To solve this problem, we can use the relation between wavelength, frequency, and the speed of light. The speed of light is a constant value of approximately 3 x 10^8 meters per second.
(a) To convert the wavelength from angstroms (Å) to centimeters (cm), we can use the conversion factor: 1 Å = 10^-8 cm.
So, the wavelength in centimeters can be calculated as follows:
Wavelength in cm = (Wavelength in Å) x (Conversion factor)
Wavelength in cm = 6500 Å x 10^-8 cm/Å
Wavelength in cm = 6500 x 10^-8 cm
Wavelength in cm = 6.5 x 10^-5 cm
Therefore, the wavelength in centimeters is 6.5 x 10^-5 cm.
(b) To calculate the frequency, we can use the formula:
Frequency = Speed of light / Wavelength
Frequency = (3 x 10^8 m/s) / (Wavelength in meters)
First, let's convert the wavelength in angstroms to meters using the conversion factor: 1 Å = 10^-10 m.
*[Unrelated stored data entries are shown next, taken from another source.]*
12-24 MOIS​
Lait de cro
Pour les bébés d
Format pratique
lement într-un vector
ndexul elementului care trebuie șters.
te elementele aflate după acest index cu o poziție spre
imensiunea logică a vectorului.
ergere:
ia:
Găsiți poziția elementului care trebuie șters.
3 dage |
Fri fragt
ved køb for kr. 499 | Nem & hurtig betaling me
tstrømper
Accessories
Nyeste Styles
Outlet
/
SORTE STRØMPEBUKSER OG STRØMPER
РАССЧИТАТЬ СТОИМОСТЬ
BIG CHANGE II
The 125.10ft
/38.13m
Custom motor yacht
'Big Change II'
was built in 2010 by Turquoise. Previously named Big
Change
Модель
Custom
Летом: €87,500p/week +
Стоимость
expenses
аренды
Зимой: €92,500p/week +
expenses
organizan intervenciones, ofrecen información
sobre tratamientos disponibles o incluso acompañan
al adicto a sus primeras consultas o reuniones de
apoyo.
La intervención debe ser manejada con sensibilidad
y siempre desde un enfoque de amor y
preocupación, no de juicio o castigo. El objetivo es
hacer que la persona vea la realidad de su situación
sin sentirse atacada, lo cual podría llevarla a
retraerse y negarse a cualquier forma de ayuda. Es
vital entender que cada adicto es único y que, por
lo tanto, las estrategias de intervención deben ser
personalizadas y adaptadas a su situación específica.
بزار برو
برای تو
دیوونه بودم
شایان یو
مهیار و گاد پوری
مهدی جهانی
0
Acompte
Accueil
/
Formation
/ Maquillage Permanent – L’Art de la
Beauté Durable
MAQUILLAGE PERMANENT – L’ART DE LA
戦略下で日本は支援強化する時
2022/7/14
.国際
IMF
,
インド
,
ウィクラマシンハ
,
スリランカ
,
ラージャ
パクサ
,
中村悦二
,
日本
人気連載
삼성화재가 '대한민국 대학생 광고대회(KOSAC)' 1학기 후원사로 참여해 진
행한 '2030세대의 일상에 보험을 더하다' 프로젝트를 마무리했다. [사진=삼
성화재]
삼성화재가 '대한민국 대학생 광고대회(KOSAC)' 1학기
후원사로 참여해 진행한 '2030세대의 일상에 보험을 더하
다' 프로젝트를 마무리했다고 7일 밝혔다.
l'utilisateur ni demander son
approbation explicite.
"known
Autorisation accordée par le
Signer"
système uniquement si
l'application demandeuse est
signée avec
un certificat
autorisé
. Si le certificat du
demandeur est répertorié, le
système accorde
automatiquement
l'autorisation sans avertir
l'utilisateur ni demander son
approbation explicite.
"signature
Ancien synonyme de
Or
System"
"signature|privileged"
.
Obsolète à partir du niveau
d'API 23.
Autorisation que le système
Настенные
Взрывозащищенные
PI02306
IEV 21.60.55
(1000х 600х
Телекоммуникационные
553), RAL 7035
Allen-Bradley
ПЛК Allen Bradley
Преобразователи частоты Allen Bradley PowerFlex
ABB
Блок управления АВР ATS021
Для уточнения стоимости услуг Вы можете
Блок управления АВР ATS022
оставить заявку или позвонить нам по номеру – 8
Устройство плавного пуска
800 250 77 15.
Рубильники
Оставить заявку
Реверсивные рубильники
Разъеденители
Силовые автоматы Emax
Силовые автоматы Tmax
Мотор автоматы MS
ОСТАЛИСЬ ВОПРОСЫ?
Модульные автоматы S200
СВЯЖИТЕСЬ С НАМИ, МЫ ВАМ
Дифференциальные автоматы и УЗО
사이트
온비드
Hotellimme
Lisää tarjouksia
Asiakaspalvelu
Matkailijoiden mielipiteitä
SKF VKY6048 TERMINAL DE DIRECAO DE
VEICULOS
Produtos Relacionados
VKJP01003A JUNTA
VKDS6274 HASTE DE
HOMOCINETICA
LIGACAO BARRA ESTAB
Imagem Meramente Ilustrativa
Wavelength in meters = Wavelength in Å x (Conversion factor)
Wavelength in meters = 6500 Å x 10^-10 m/Å
Wavelength in meters = 6500 x 10^-10 m
Wavelength in meters = 6.5 x 10^-7 m
Now we can calculate the frequency:
Frequency = (3 x 10^8 m/s) / (6.5 x 10^-7 m)
Frequency = 4.615 x 10^14 Hz
Therefore, the frequency is approximately 4.615 x 10^14 Hz.